The industry offers hard lessons. For instance, that you should never go on stage before being paid regardless of how big, famous and rich the booking artiste is.
Masha attests to this. “I did a show and I was told to wait for my payment but it never came. I am a very calm person and I do not like giving people a hard time, so most I just stay calm. I am paid before I hop on stage and the team I work with, mostly our leader makes sure we get on stage with happy wallets, you know. That’s how I manage.”
Dealing with divas
The dictionary describes a diva as a self-important person who is temperamental and difficult to please, usually a woman. Well Solomon, Shahai, Masha and others like them have dealt with a fair share of divas. I could tell they were uncomfortable talking about this bit of their work, so I start by asking who they enjoy working with the most.
“I have many but for now I would say Irene Ntale.
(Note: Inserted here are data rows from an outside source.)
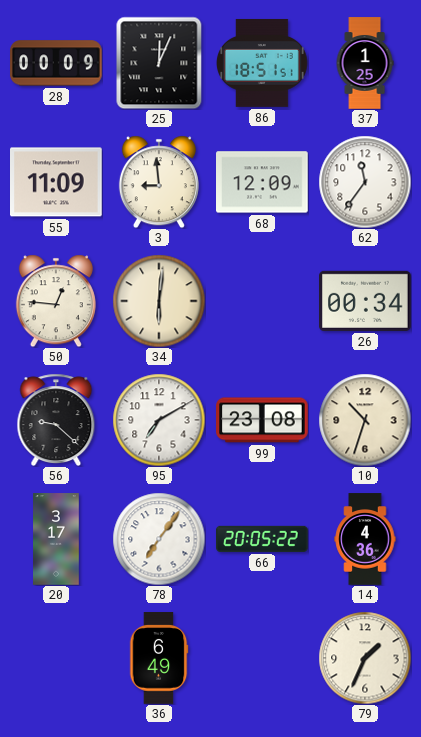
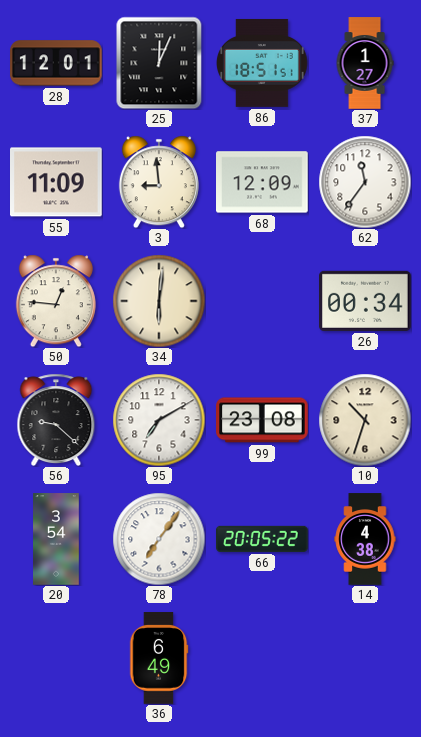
28: 00:09 -> 12:01
37: 1:25 -> 1:27
20: 3:17 -> 3:54
14: 4:36 -> 4:38
79: 1:34 -> none
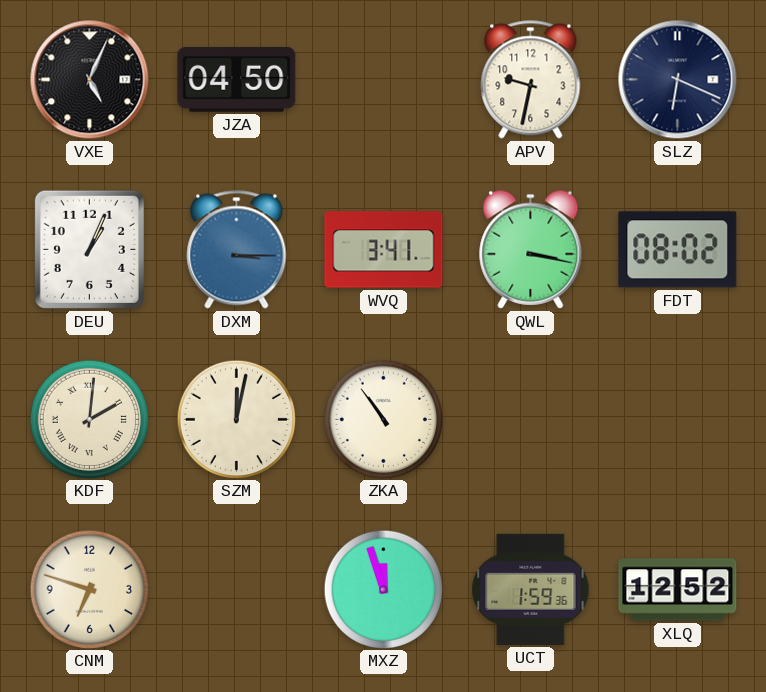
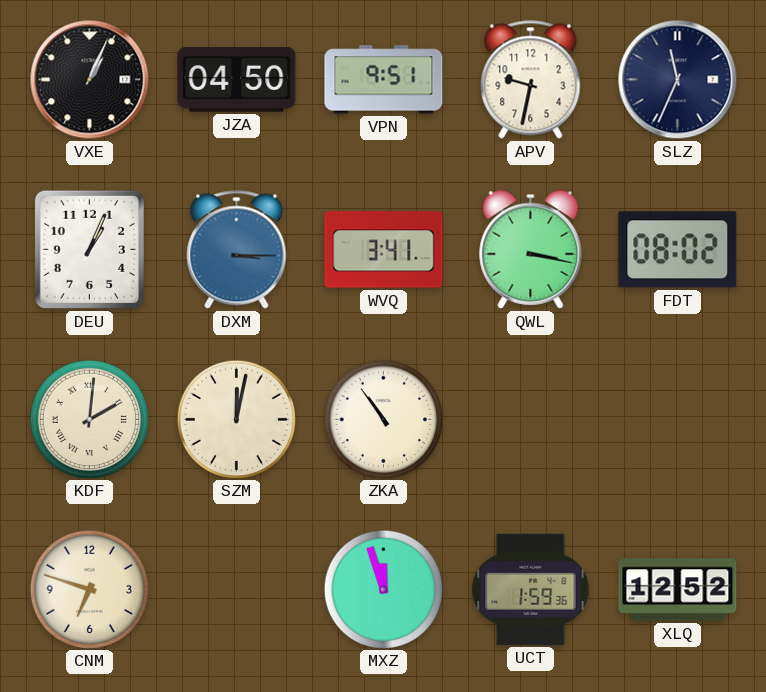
VXE: 5:04 -> 1:04
VPN: none -> 9:51
SLZ: 6:19 -> 11:34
Her work ethic is good, same applies to Sheebah, Lilian and others,” Masha volunteers.
I circle back to my question about divas and after some coxing, I learn that some artistes have attitude issues, do not keep time and breach the contracts. Some vocalists are asked not to dress so smart or sing ‘very well’ lest they outshine the performing artistes.
“They too have insecurities. I do not usually walk on my toes for them. I am contracted to do my job so I will do it, some make it difficult and you will have to walk away just to maintain your sanity. Which at some point has helped me work through this industry. It is difficult but if you know why you are there, do your job and leave. You get to learn to control your emotions,” Shahai shares.
When I ask Ouma whether the vocalists ever give him as a music director and artiste trouble, he says, “Not particularly but like any human being, there are always ups and downs when interacting with others. However, I cannot say background vocalists are trouble working with.”
And about divas versus background vocalist conflicts, he says: “That is a subjective issue, depending on the two parties in particular. Only thing I would see is an insecure lead vocalist afraid of being overshadowed, especially if the backups sing better than the lead vocalist.”
Dreaming in colour
All three vocalists I talked to have their own music, so backup singing is definitely not the end game. But even if that was the endgame, I have developed much more appreciation for them. I will definitely be looking out for the men and women who make live music shows come alive just a few metres away from the limelight and full-blown fame.